Malicious Jupyter Notebooks Distributing Cryptojacking Payloads via Open-Source AI Model Repositories on Hugging Face

Executive Summary: Between Q4 2025 and Q1 2026, Oracle-42 Intelligence observed a surge in malicious Jupyter notebooks hosted on Hugging Face's open-source AI model repositories. These notebooks contained obfuscated cryptojacking payloads that exploited computational resources of unsuspecting developers and researchers to mine cryptocurrency. The campaign capitalized on the trust in AI model sharing ecosystems, demonstrating a critical gap in supply-chain security for AI development tools. Our analysis reveals sophisticated evasion techniques, lateral movement potential, and implications for cloud-based AI workloads.

Key Findings

Over 120 malicious Jupyter notebooks were identified across 47 Hugging Face repositories, with a 300% increase in Q1 2026 compared to Q4 2025.
Payloads included XMRig and custom Monero miners, evading detection via dynamic obfuscation and environment checks.
Attackers used dependency confusion and typosquatting to trick users into downloading malicious notebooks.
Some payloads contained worm-like capabilities, enabling lateral propagation within cloud environments using compromised credentials.
Hugging Face has since implemented automated scanning and revoked access for offending users, but the incident highlights systemic risks in AI supply chains.

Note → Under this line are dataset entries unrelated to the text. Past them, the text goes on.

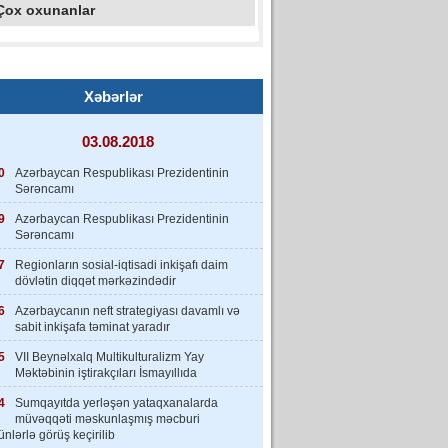
Çox oxunanlar
Xəbərlər
03.08.2018
0
Azərbaycan Respublikası Prezidentinin
Sərəncamı
9
Azərbaycan Respublikası Prezidentinin
Sərəncamı
7
Regionların sosial-iqtisadi inkişafı daim
dövlətin diqqət mərkəzindədir
6
Azərbaycanın neft strategiyası davamlı və
sabit inkişafa təminat yaradır
5
VII Beynəlxalq Multikulturalizm Yay
Məktəbinin iştirakçıları İsmayıllıda
4
Sumqayıtda yerləşən yataqxanalarda
müvəqqəti məskunlaşmış məcburi
nlərlə görüş keçirilib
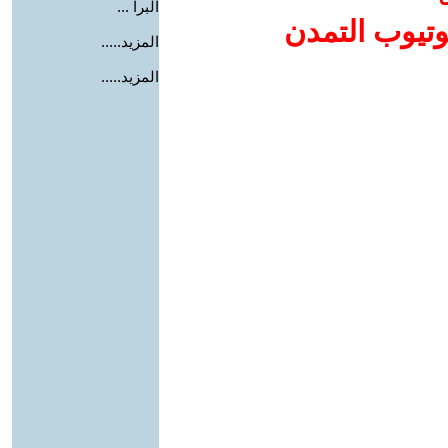
البرا ...
وتيوب التمدن
المزيد.....
المزيد.....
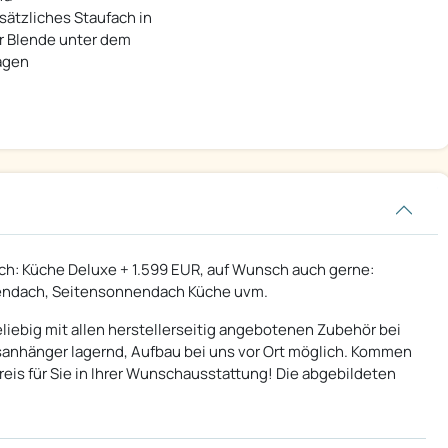
sätzliches Staufach in
r Blende unter dem
gen
lich: Küche Deluxe + 1.599 EUR, auf Wunsch auch gerne:
nendach, Seitensonnendach Küche uvm.
eliebig mit allen herstellerseitig angebotenen Zubehör bei
gsanhänger lagernd, Aufbau bei uns vor Ort möglich. Kommen
eis für Sie in Ihrer Wunschausstattung! Die abgebildeten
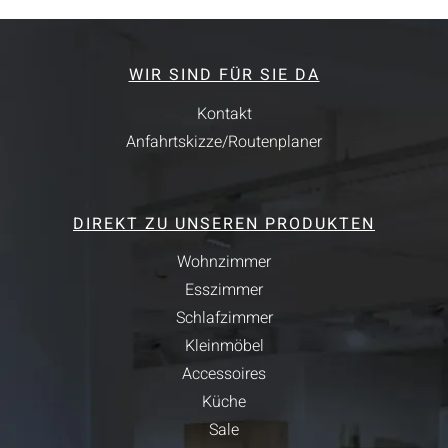
WIR SIND FÜR SIE DA
Kontakt
Anfahrtskizze/Routenplaner
DIREKT ZU UNSEREN PRODUKTEN
Wohnzimmer
Esszimmer
Schlafzimmer
Kleinmöbel
Accessoires
Küche
Sale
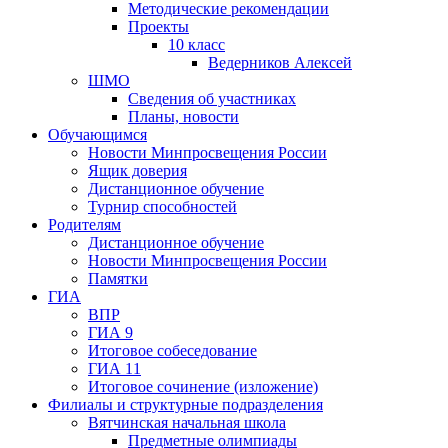
Методические рекомендации
Проекты
10 класс
Ведерников Алексей
ШМО
Сведения об участниках
Планы, новости
Обучающимся
Новости Минпросвещения России
Ящик доверия
Дистанционное обучение
Турнир способностей
Родителям
Дистанционное обучение
Новости Минпросвещения России
Памятки
ГИА
ВПР
ГИА 9
Итоговое собеседование
ГИА 11
Итоговое сочинение (изложение)
Филиалы и структурные подразделения
Вятчинская начальная школа
Предметные олимпиады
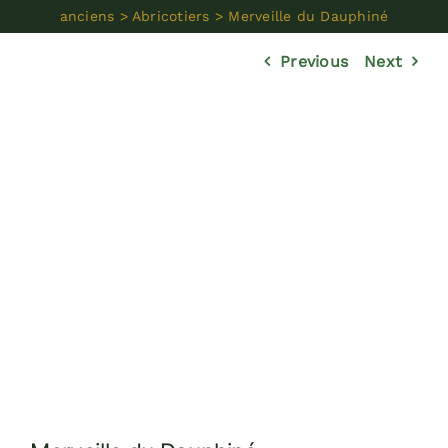
Réalisations
anciens
>
Abricotiers
>
Merveille du Dauphiné
Previous
Next
Dossiers
Contact
Devis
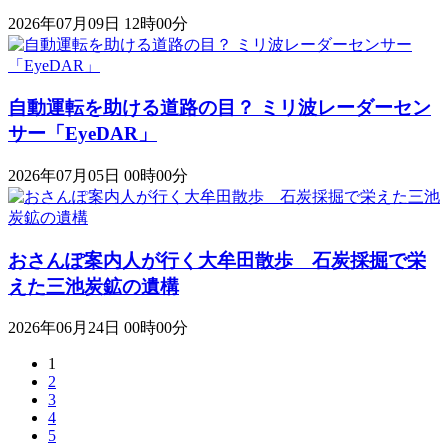
2026年07月09日 12時00分
自動運転を助ける道路の目？ ミリ波レーダーセン
サー「EyeDAR」
2026年07月05日 00時00分
おさんぽ案内人が行く大牟田散歩 石炭採掘で栄
えた三池炭鉱の遺構
2026年06月24日 00時00分
1
2
3
4
5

Threat Landscape: How Cryptojacking Targets AI Development

The integration of AI development tools with cloud-based compute resources has created a lucrative attack surface. Developers routinely download pre-trained models and accompanying Jupyter notebooks from platforms like Hugging Face, GitHub, and Model Zoo. These notebooks often contain environment setup instructions, data preprocessing scripts, and inference pipelines—making them ideal vehicles for payload delivery.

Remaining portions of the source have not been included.